INSTRUCTIONS FOR THE TASK
Look through the entries for the string "cookies" and copy every line where it shows up.

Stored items
/---
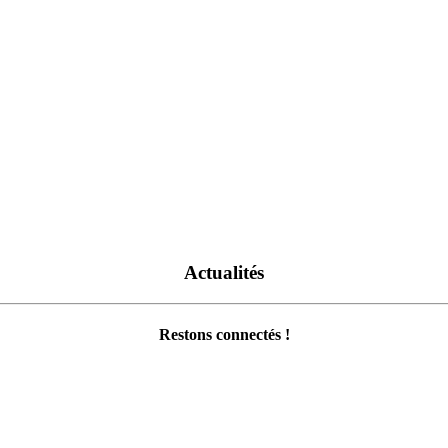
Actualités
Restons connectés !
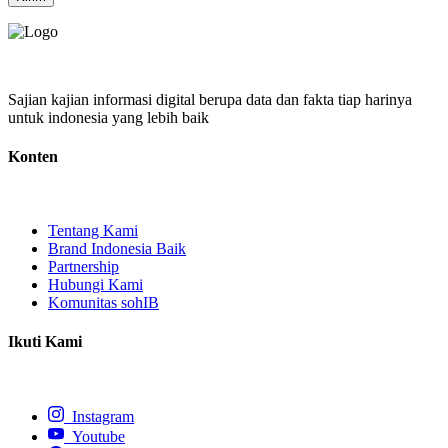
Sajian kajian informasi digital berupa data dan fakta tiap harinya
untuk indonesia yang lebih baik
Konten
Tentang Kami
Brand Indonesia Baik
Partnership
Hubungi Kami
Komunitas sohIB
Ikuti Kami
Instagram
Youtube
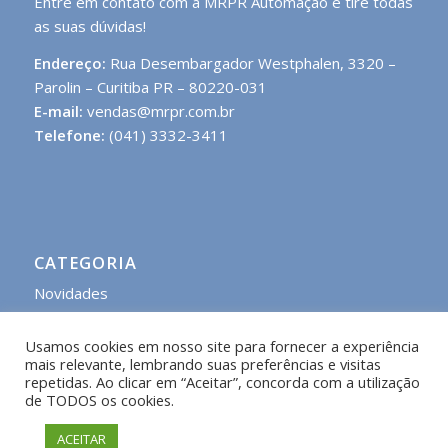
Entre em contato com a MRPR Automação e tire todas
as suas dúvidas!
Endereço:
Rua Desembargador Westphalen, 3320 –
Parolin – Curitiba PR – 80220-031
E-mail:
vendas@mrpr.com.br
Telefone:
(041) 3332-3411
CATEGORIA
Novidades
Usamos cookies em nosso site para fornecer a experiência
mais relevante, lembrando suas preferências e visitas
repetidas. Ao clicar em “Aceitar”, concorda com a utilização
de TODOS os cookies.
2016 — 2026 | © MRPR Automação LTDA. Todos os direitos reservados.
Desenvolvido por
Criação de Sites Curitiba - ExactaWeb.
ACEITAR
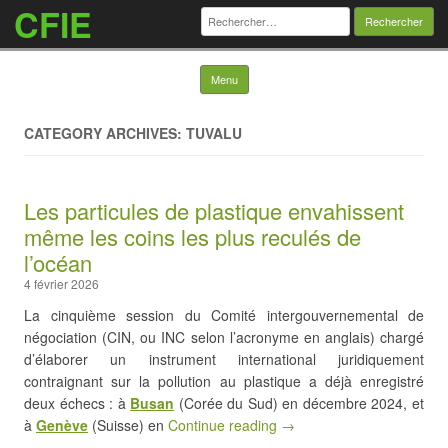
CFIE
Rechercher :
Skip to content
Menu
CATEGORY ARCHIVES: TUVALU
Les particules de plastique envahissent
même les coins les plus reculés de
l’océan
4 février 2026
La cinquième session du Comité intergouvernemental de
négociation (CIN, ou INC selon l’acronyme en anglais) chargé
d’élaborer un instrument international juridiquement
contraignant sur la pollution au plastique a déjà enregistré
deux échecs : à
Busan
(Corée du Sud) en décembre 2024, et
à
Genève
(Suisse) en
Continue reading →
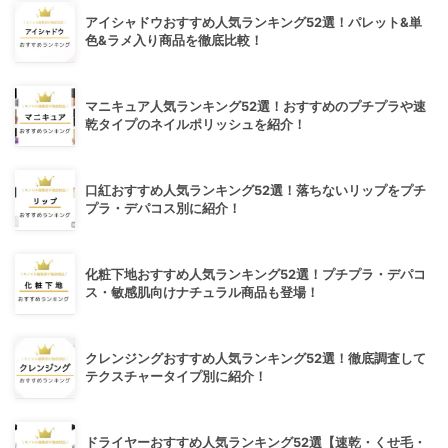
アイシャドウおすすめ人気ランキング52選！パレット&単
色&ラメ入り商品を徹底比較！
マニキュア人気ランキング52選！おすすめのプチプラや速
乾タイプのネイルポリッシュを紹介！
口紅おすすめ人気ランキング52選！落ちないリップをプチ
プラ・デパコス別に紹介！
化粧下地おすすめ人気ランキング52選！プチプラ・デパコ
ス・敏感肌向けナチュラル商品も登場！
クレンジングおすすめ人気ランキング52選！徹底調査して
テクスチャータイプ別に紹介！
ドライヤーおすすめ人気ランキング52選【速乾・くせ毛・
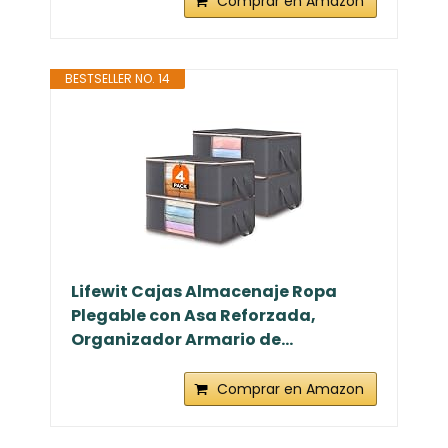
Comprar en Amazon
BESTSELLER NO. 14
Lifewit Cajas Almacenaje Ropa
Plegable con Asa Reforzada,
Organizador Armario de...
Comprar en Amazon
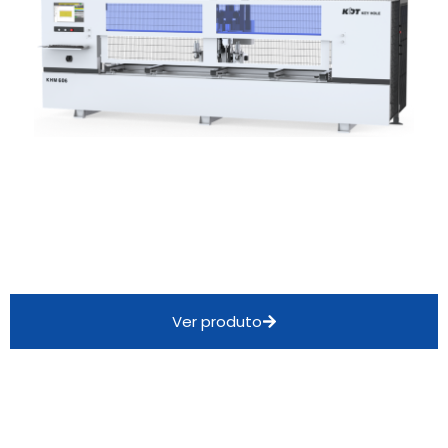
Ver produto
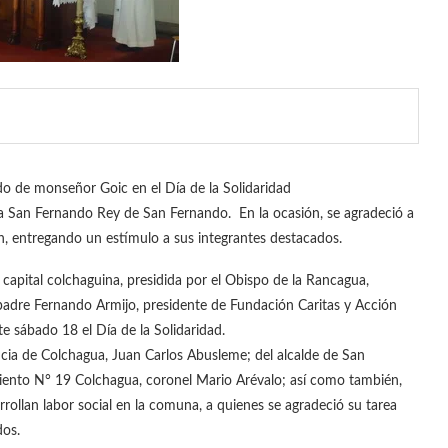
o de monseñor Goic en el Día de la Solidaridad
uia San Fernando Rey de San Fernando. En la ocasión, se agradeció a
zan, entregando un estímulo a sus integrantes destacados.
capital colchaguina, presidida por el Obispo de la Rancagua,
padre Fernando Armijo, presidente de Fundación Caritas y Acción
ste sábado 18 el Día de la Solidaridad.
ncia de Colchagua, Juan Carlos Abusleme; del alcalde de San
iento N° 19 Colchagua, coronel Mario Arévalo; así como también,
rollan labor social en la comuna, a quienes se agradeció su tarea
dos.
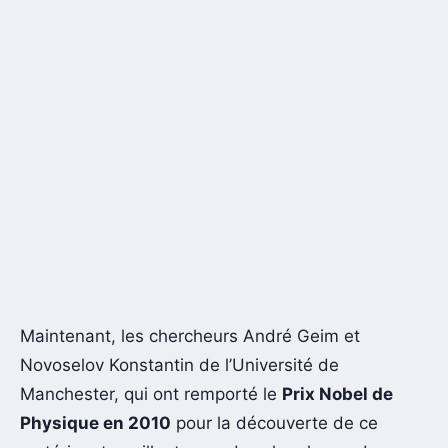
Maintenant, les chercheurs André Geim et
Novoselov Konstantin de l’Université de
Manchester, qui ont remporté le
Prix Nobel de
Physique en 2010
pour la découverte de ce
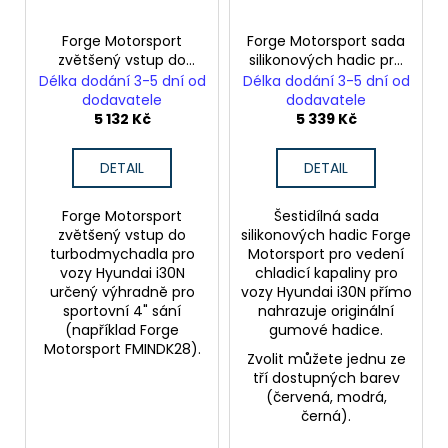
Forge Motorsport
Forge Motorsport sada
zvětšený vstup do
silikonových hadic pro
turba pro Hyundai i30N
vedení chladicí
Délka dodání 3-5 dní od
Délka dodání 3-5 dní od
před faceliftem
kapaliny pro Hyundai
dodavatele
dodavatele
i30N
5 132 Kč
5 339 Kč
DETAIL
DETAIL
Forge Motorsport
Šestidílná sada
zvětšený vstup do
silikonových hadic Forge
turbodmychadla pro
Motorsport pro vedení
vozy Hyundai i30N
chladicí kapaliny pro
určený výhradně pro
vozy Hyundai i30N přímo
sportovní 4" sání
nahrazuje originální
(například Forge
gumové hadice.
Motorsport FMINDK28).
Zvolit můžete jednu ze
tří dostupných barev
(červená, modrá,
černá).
\---
/---
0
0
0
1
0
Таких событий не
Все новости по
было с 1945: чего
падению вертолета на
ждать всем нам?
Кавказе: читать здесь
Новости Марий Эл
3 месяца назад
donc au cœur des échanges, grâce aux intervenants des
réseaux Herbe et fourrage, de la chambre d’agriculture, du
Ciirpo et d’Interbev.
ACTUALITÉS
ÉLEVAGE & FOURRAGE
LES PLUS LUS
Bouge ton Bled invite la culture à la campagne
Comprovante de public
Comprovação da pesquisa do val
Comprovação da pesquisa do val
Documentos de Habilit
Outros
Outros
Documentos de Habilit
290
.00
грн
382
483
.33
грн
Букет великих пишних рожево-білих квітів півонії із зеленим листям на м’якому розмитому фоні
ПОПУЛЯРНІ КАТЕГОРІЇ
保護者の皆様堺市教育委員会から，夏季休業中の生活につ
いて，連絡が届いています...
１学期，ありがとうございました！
\---
/---
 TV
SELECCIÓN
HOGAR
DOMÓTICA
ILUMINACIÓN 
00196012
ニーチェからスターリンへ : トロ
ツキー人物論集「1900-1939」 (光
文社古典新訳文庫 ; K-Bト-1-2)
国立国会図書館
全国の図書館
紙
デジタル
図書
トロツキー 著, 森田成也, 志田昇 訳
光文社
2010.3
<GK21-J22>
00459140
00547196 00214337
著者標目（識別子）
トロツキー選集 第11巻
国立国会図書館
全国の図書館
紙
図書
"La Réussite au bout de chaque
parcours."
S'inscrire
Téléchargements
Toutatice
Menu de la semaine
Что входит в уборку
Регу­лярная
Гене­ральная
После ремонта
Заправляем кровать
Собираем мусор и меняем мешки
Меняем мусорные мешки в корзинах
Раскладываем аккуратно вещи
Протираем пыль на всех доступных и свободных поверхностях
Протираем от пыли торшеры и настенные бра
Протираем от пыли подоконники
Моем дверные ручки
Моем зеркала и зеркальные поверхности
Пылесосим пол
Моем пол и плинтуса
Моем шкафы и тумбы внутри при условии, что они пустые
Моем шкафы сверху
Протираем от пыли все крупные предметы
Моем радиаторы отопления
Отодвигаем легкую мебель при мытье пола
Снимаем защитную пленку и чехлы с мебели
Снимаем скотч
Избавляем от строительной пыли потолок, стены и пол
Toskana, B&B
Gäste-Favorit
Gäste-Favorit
\---
EXERCISE ANSWER
Usamos cookies em nosso site para fornecer a experiência
de TODOS os cookies.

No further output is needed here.